Obama: Donald Trump’s nomination ‘says something’ about the Republican Party

Eight years ago, Donald Trump lead the birther movement against then President-elect Obama. Now, Donald Trump is the Republican nominee for president.

In a taped interview with CBS’ John Dickerson that aired Sunday on “Face the Nation,” Obama said that fact “says something about what’s happened to the Republican Party over the course of the last eight, 10, 15 years.”

He went on to say that past Republican leaders such as Bob Dole, Jim Baker, Howard Baker, Dick Lugar and Colin Powell were conservatives who “also understood that our system of government requires compromise, that Democrats weren’t the enemy, that the way our government works requires us to listen to each other.

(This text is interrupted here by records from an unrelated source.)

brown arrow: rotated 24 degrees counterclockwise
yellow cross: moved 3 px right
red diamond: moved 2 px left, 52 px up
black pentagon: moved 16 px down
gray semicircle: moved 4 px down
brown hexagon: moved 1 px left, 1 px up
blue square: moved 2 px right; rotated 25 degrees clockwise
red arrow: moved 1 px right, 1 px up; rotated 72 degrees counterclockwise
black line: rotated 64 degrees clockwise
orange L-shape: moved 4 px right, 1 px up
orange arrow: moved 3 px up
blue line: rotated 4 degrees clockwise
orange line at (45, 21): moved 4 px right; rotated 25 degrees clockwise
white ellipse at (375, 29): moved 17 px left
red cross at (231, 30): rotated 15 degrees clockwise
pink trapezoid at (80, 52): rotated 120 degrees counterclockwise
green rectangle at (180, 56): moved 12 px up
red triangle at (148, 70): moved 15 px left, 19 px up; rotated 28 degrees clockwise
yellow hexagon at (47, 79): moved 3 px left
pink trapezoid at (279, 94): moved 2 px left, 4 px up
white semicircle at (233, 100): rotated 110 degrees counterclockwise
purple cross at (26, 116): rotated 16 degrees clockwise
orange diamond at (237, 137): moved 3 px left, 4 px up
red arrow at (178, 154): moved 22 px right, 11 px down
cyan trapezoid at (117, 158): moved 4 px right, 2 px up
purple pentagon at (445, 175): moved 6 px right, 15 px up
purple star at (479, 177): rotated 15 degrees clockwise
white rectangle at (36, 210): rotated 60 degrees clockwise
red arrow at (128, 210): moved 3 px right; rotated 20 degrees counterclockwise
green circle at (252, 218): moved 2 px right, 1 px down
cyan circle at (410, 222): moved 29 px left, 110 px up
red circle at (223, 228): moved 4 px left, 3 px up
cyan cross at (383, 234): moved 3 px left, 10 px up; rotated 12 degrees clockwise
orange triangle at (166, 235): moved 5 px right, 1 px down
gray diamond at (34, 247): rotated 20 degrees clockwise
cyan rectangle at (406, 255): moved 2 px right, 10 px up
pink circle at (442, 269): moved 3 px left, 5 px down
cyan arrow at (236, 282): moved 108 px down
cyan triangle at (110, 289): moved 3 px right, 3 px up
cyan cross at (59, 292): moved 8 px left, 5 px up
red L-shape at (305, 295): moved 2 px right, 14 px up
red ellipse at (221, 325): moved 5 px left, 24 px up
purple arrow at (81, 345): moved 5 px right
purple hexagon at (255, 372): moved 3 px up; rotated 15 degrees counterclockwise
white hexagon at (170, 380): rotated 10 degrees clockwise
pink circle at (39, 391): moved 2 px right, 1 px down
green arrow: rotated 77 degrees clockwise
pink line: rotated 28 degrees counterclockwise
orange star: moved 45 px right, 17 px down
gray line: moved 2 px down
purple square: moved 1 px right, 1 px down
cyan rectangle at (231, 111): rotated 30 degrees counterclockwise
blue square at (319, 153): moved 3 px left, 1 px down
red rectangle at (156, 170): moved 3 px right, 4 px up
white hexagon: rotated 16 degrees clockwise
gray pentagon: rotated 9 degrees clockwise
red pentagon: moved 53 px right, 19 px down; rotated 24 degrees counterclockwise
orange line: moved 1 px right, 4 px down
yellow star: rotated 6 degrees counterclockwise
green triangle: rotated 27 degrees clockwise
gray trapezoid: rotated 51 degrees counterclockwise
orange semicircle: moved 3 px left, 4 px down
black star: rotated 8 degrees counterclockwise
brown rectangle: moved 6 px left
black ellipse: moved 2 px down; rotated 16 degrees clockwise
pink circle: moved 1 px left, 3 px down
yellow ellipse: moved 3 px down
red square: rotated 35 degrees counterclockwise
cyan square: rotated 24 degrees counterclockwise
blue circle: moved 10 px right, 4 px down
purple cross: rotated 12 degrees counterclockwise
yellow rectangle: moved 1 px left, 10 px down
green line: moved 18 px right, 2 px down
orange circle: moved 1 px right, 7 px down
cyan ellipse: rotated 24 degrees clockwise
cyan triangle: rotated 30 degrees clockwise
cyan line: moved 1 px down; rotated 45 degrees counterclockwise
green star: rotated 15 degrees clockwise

“And that’s not the kind of politics that we’ve seen practiced,” Obama said.

- FWBP Digital Partners -

Obama also reiterated what he said in a news conference on Friday: that he doesn’t think the dark picture of America that Trump painted in his nomination speech is true, even in the wake of an attack on a Munich mall later that day that killed at least nine people.

“I think right now we’ve gone through a really tough month, and that happens sometimes,” Obama said, going on to say that crime rates are lower than when he took office, that immigration rates are lower than when Ronald Reagan was president and that, yes, there are some “serious” terrorist attacks but “the fact of the matter is the American people are significantly more safe now than they were before all the work we’ve done since 9/11.”

Sticking with that theme, Obama told Dickerson that in a lot of ways he’s more “hopeful” about the opportunities for people of color in the United States, citing his daughter’s easy relationships with white friends as an example.

“They have a common culture and a common language and common perspectives that were far more segregated even when I was growing up,” Obama said.

- Advertisement -

The advent of smartphones to capture police shootings of black men in places such as Minnesota and Louisiana has highlighted racial tensions that are not new, he said.

Obama again defended presumptive Democratic nominee Hillary Clinton’s use of a private email server, which the FBI has said was “extremely careless.”

“She would acknowledge she made a mistake,” Obama told Dickerson. “But what I also think is true is if you’ve been in the public eye for decades, at the highest level of scrutiny, folks are going to find some mistakes you’ve made.”

He said he understands better than most Clinton’s strengths and weaknesses: “She’s not flashy. There are better speech-makers,” he said. ” … But she knows her stuff, and more than anything, that is what is ultimately required to do a good job in this office.”